During my first years in Africa I had a Somali gunbearer named Ismail, who died while I was still out there. He was one of the old time gunbearers and there are no such people now. He had been brought up by the great old big-game hunters of the beginning of the century, when all Africa was a real deer-park. His acquaintance with civilization was entirely of the hunting fields, and he spoke an English of the hunting world, so that he would talk of my big and my young rifle. After Ismail had gone back to Somaliland, I had a letter from him which was addressed to Lioness Blixen, and opened: Honourable Lioness. Ismail was a strict Mohammedan, and would not for the life of him touch a dog, which caused him much worry in his profession. But he made an exception with Dusk and never minded my taking him with us in the mule-trap, he would even let Dusk sleep in his tent. For Dusk, he said, would know a Mohammedan when he saw him, and would never touch him. Indeed, Ismail assured me, Dusk could see at once who was a sincere Mohammedan at heart. He once said to me: “I know now that the Dusk is of the same tribe as you yourself. He laughs at the people.”
Now my dogs understood Lulu’s power and position in the house. The arrogance of the great hunters was like water with her. She pushed them away from the milk-bowl and from their favourite places in front of the fire. I had tied a small bell on a rein round Lulu’s neck, and there came a time when the dogs, when they heard the jingle of it approaching through the rooms, would get up resignedly from their warm beds by the fireplace, and go and lie down in some other part of the room. Still nobody could be of a gentler demeanour than Lulu was when she came and lay down, in the manner of a perfect lady who demurely gathers her skirts about her and will be in no one’s way. She drank the milk with a polite, pernickety mien, as if she had been pressed by an overkind hostess. She insisted on being scratched behind the ears, in a pretty forbearing way, like a young wife who pertly permits her husband a caress.

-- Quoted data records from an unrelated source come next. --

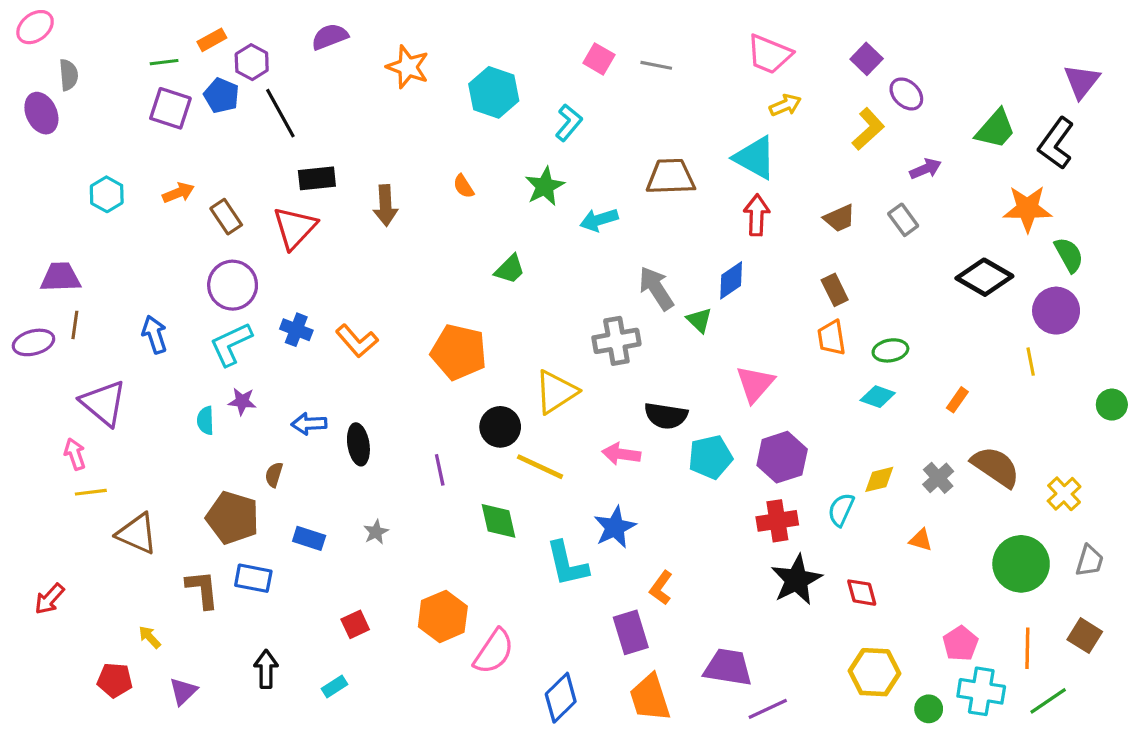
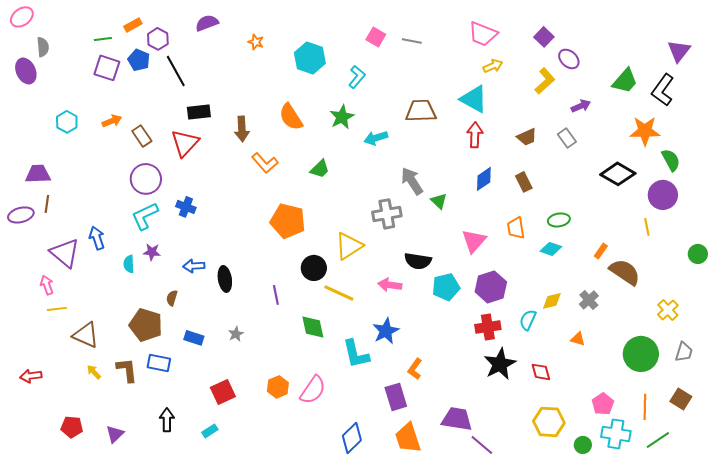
orange star: (408, 67) -> (256, 42), size x0.6
orange semicircle: (464, 186) -> (291, 117), size x1.8
blue diamond: (731, 280) -> (484, 179), moved
blue arrow: (155, 335) -> (97, 238), moved
orange trapezoid: (831, 338) -> (516, 228), moved
orange L-shape: (357, 341) -> (265, 163), moved
brown semicircle: (996, 467) -> (625, 272), moved
red arrow: (49, 599) -> (31, 376), turned 40
orange hexagon: (443, 616) -> (278, 387), size x0.7
red square: (355, 624) -> (223, 392), size x1.4
yellow arrow: (150, 637) -> (94, 372), moved
pink semicircle: (494, 651) -> (313, 390), moved
purple line: (768, 709) -> (482, 445), turned 65

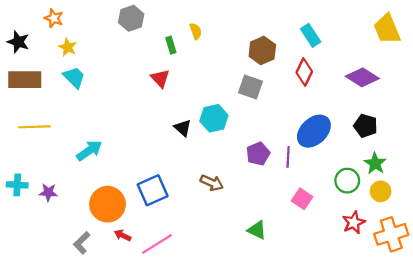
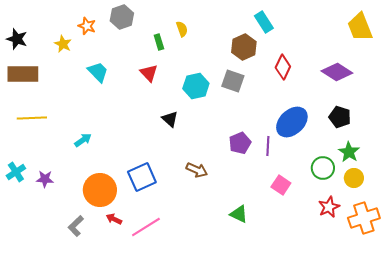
orange star: (54, 18) -> (87, 26), moved
cyan rectangle: (311, 35) -> (264, 22), moved
cyan trapezoid: (74, 77) -> (98, 72), moved
cyan hexagon: (214, 118) -> (196, 86), moved
cyan arrow: (89, 150) -> (83, 140), size x0.7
cyan cross: (17, 185) -> (16, 172), turned -36

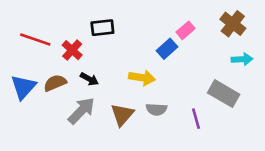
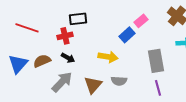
red cross: (72, 50) -> (65, 36), moved, turned 35
gray rectangle: (224, 94) -> (156, 61), moved, turned 50
purple line: (196, 119) -> (158, 88), moved

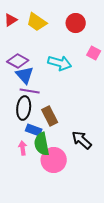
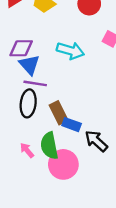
purple diamond: (18, 61) -> (21, 48), turned -30
blue rectangle: (34, 130) -> (72, 125), moved
pink arrow: (23, 148) -> (27, 150), turned -32

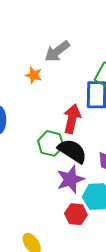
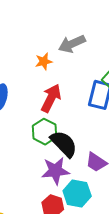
orange star: (34, 75) -> (44, 62), turned 30
red arrow: (72, 119) -> (51, 98), moved

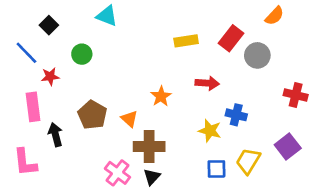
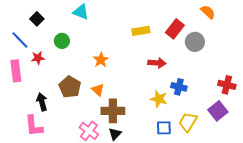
orange semicircle: (274, 16) -> (208, 12), turned -91
red cross: (296, 95) -> (227, 85), moved
orange star: (161, 96) -> (101, 60), moved
pink rectangle: (33, 107) -> (16, 71), moved
pink L-shape: (25, 162) -> (34, 126), moved

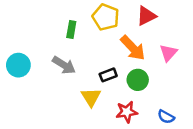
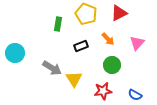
orange arrow: (133, 48) -> (108, 39), size x0.6
gray arrow: (64, 65) -> (52, 68), moved
black rectangle: (108, 75) -> (81, 46), moved

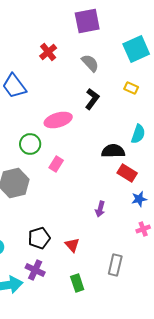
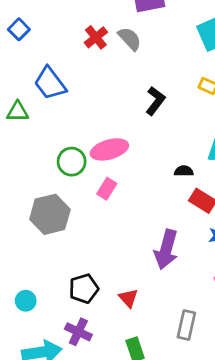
gray semicircle: (90, 63) -> (130, 39), moved
pink ellipse: (58, 120) -> (109, 149), moved
black semicircle: (113, 151) -> (184, 171), size x0.6
purple arrow: (100, 209) -> (166, 249), size x1.8

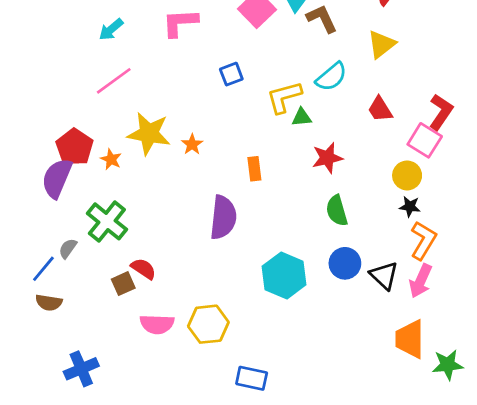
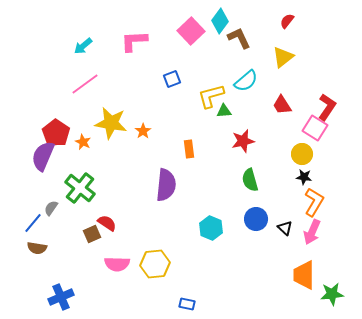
cyan hexagon: (284, 276) -> (211, 228), size x0.7
black triangle: (384, 276) -> (285, 228), size x0.7
blue rectangle: (252, 378) -> (187, 304), size x0.7

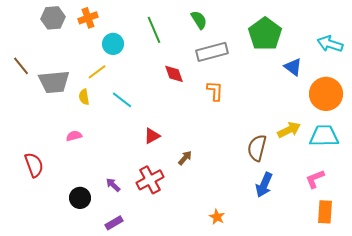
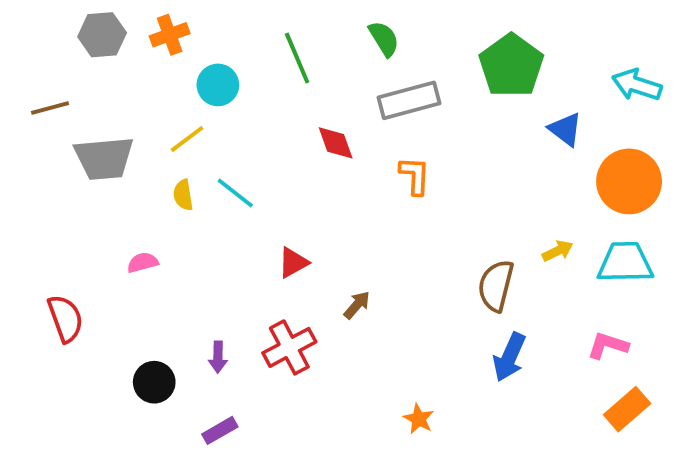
brown line: (21, 66) -> (50, 108), moved, turned -66
yellow semicircle: (84, 97) -> (183, 195), moved
yellow arrow: (289, 130) -> (558, 251), size x0.7
pink L-shape: (315, 179) -> (608, 346), turned 40
purple arrow: (113, 185) -> (218, 357), turned -133
orange rectangle: (325, 212) -> (627, 409), turned 45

When Lulu grew up and stood in the flower of her young loveliness she was a slim delicately rounded doe, from her nose to her toes unbelievably beautiful. She looked like a minutely painted illustration to Heine’s song of the wise and gentle gazelles by the flow of the river Ganges.
But Lulu was not really gentle, she had the so-called devil in her. She had, to the highest degree, the feminine trait of appearing to be exclusively on the defensive, concentrated on guarding the integrity of her being, when she was really, with every force in her, bent upon the offensive. Against whom? Against the whole world. Her moods grew beyond control or computation, and she would go for my horse, if he displeased her. I remembered old Hagenbeck in Hamburg, who had said that of all animal races, the carnivora included, the deer are the least to be relied on, and that you may trust a leopard, but if you trust a young stag, sooner or later he falls upon you in the rear.
Lulu was the pride of the house even when she behaved like a real shameless young coquette; but we did not make her happy. Sometimes she walked away from the house for hours, or for a whole afternoon. Sometimes when the spirit came upon her and her discontent with her surroundings reached a climax, she would perform, for the satisfaction of her own heart, on the lawn in front of the house, a war-dance, which looked like a brief zig-zagged prayer to Satan.
“Oh Lulu,” I thought, “I know that you are marvelously strong and that you can leap higher than your own height. You are furious with us now, you wish that we were all dead, and indeed we should be so if you could be bothered to kill us. But the trouble is not as you think now, that we have put up obstacles too high for you to jump, and how could we possibly do that, you great leaper? It is that we have put up no obstacles at all. The great strength is in you, Lulu, and the obstacles are within you as well, and the thing is, that the fullness of time has not yet come.”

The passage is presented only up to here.